Comparative Transcriptomics of Ex Vivo, Patient-Derived Endothelial Cells Reveals Novel Pathways Associated With Type 2 Diabetes Mellitus

Abstract

In this study low-input RNA-sequencing was used to annotate the molecular identity of endothelial cells isolated and immunopurified with CD144 microbeads. Using this technique, comparative gene expression profiling from healthy subjects and patients with type 2 diabetes mellitus identified both known and novel pathways linked with EC dysfunction. Modeling of diabetes by treating cultured ECs with high glucose identified shared changes in gene expression in diabetic cells. Overall, the data demonstrate how purified ECs from patients can be used to generate new hypotheses about mechanisms of human vascular disease.
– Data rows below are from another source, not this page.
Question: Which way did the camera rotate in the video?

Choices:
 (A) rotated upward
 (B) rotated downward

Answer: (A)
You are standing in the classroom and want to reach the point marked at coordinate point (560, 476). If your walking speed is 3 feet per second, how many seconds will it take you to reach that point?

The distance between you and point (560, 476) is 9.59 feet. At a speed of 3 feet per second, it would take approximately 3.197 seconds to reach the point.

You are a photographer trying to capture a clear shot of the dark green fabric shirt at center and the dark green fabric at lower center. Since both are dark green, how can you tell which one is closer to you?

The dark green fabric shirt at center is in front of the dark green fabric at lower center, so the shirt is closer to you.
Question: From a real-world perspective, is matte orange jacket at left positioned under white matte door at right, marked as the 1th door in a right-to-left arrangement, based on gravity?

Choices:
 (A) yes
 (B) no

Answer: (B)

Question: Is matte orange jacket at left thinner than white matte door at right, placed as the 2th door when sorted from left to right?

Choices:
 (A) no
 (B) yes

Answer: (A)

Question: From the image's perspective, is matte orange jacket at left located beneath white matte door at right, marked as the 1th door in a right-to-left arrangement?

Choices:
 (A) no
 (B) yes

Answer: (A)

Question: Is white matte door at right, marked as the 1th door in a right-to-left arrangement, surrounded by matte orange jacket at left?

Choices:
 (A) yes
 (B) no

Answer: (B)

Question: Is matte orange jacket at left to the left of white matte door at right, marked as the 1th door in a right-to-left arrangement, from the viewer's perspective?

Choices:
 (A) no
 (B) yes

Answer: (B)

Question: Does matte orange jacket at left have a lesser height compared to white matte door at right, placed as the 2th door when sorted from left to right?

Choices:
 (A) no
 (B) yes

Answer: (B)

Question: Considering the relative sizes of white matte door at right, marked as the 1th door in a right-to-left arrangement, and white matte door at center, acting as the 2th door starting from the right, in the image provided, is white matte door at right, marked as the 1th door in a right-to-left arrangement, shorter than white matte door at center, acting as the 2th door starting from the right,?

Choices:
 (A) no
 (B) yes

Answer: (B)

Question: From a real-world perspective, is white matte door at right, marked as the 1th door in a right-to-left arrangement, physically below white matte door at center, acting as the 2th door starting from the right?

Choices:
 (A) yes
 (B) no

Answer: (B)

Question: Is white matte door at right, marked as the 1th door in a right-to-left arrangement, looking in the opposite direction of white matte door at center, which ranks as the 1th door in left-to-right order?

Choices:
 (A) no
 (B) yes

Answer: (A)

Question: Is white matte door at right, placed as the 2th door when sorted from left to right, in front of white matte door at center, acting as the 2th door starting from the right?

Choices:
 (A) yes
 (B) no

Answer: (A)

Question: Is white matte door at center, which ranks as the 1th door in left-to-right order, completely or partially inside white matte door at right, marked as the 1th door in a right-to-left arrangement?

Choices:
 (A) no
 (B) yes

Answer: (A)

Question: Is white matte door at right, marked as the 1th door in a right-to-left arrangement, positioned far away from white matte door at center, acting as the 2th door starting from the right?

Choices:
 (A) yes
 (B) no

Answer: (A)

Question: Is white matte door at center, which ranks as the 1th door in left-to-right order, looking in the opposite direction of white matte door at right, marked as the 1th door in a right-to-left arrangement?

Keywords: BSA, bovine serum albumin; EC, endothelial cell; EDTA, ethylenediamine tetra-acetic acid; FACS, fluorescence activated cell sorting; FDR, false discovery rate; GSEA, gene set enrichment analysis; HUVEC, human umbilical vein endothelial cell; IV, intravenous; PBS, phosphate buffered saline; Seq, sequencing; T2DM, type 2 diabetes mellitus; TGFβ, transforming growth factor beta; VEGF, vascular endothelial growth factor; VUMC, Vanderbilt University Medical Center; WBC, white blood cell; ddCt, delta-delta cycle threshold; diabetes mellitus; endothelial cell dysfunction; endothelial cells; gene expression; qPCR, quantitative polymerase chain reaction.

Graphical abstract

Figure 1

Ex Vivo CD144-Selection Enriches Vascular ECs in Patient-Derived Samples (A) Schematic of endothelial cell (EC) isolation procedure, selection of ECs using anti-CD144 magnetic microbeads and photomicrographs of immunofluorescence for von Willebrand factor (VWF) (green) in CD144 selected ECs and flow through cells (FT = nonselected). Nuclei were counterstained with DAPI (blue). Results shown at 40x magnification. (B) Volcano plot showing Log2 fold change (Log2FC) expression vs. log10 (p value) of differentially expressed genes in CD144-selected cells vs. FT. For significance cutoff, false discovery rate (FDR) adjusted p value <0.05 and 2-fold change was used. (C) Gene set enrichment plot showing positive enrichment of genes expressed in CD144-selected cells in a curated EC gene set. (D) Table showing results of gene ontology analysis (ToppGene suite) of differentially expressed genes from CD144-selected cells vs. FT cells. Bonferroni adjusted p value is shown. All statistically significantly upregulated genes in CD144 selected cells vs. FT cells from Figure 1B were included in the analysis using a cutoff of 2-fold; FDR <0.05. GO: Biological Processes are listed. (E) Heat map showing expression data of specific EC-restricted and leukocyte-restricted marker genes in EC and FT samples. Samples were clustered using Pearson correlation. For each EC and FT patient-derived sample, pairwise analysis was performed. Numbers below the heat map indicate paired samples.

Figure 2

Comparative Transcriptomics Identifies Changes in Pathways of Proliferation, Metabolism, and Androgen Signaling in ECs From Patients With T2DM (A) Volcano plot showing Log2 fold change (Log2FC) in expression of protein coding genes vs. log10 (p value) in T2DM (endothelial cells) ECs compared with EC-Con (Same RNA-seq data from Figure 1). False discovery rate (FDR adjusted p value cutoff <0.05. (B) Gene set enrichment plots in T2DM ECs vs. EC-Con. Genes were ranked using the “stat” parameter generated in the DESeq2 pipeline. For each plot, FDR is included. (C) Venn diagram showing overlap in genes induced in T2DM-ECs (green) and HUVEC treated with 25 mM glucose for 24 h (red). (D) List of shared genes from panel C. (E) Boxplot showing median Log2FC (T2DM ECs vs. EC-Con) of all HUVEC genes induced by high glucose (2-fold, FDR <0.05) or HUVEC genes that did not change with glucose stimulation. For E, p value was determined by Wilcoxon rank sum test.